Exercise objective –
Extract the lines up to and including the one that contains "Performance Marketing", starting with the first line of the entries below, and omit the pictures.

--- Dataset content ---

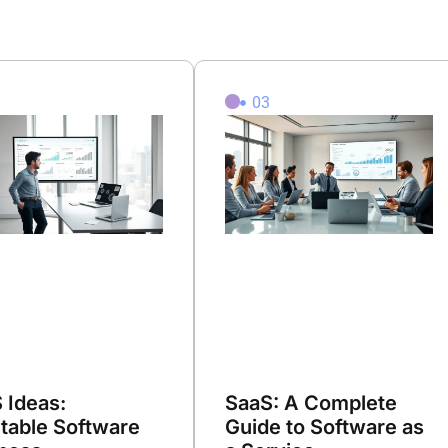
2
03
 Ideas:
SaaS: A Complete
itable Software
Guide to Software as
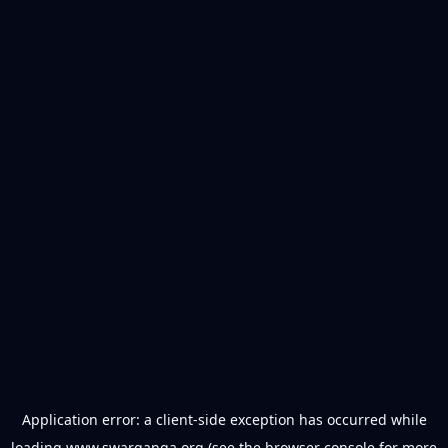
Application error: a
client
-side exception has occurred while
loading
www.swarganga.org
(see the
browser console
for more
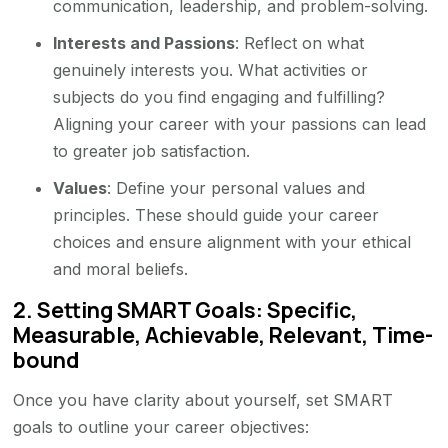
communication, leadership, and problem-solving.
Interests and Passions
: Reflect on what
genuinely interests you. What activities or
subjects do you find engaging and fulfilling?
Aligning your career with your passions can lead
to greater job satisfaction.
Values
: Define your personal values and
principles. These should guide your career
choices and ensure alignment with your ethical
and moral beliefs.
2.
Setting SMART Goals: Specific,
Measurable, Achievable, Relevant, Time-
bound
Once you have clarity about yourself, set SMART
goals to outline your career objectives:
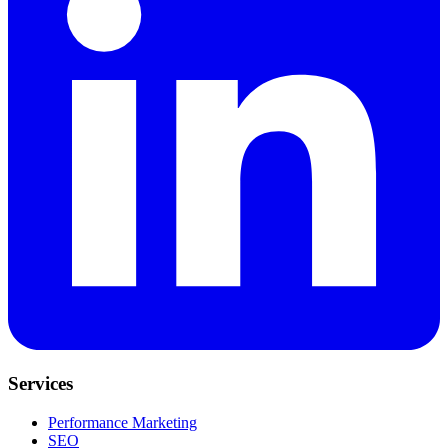
Services
Performance Marketing
SEO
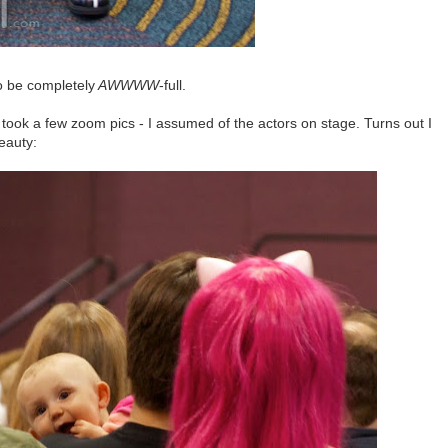
to be completely
AWWWW
-full.
ook a few zoom pics - I assumed of the actors on stage. Turns out I
beauty:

---

Solution to the problem –
2
03
 Ideas:
SaaS: A Complete
itable Software
Guide to Software as
Application error: a
client
-side exception has occurred while
loading
www.swarganga.org
(see the
browser console
for more
communication, leadership, and problem-solving.
Interests and Passions
: Reflect on what
genuinely interests you. What activities or
subjects do you find engaging and fulfilling?
Aligning your career with your passions can lead
to greater job satisfaction.
Values
: Define your personal values and
principles. These should guide your career
choices and ensure alignment with your ethical
and moral beliefs.
2.
Setting SMART Goals: Specific,
Measurable, Achievable, Relevant, Time-
bound
Once you have clarity about yourself, set SMART
goals to outline your career objectives:
Services
Performance Marketing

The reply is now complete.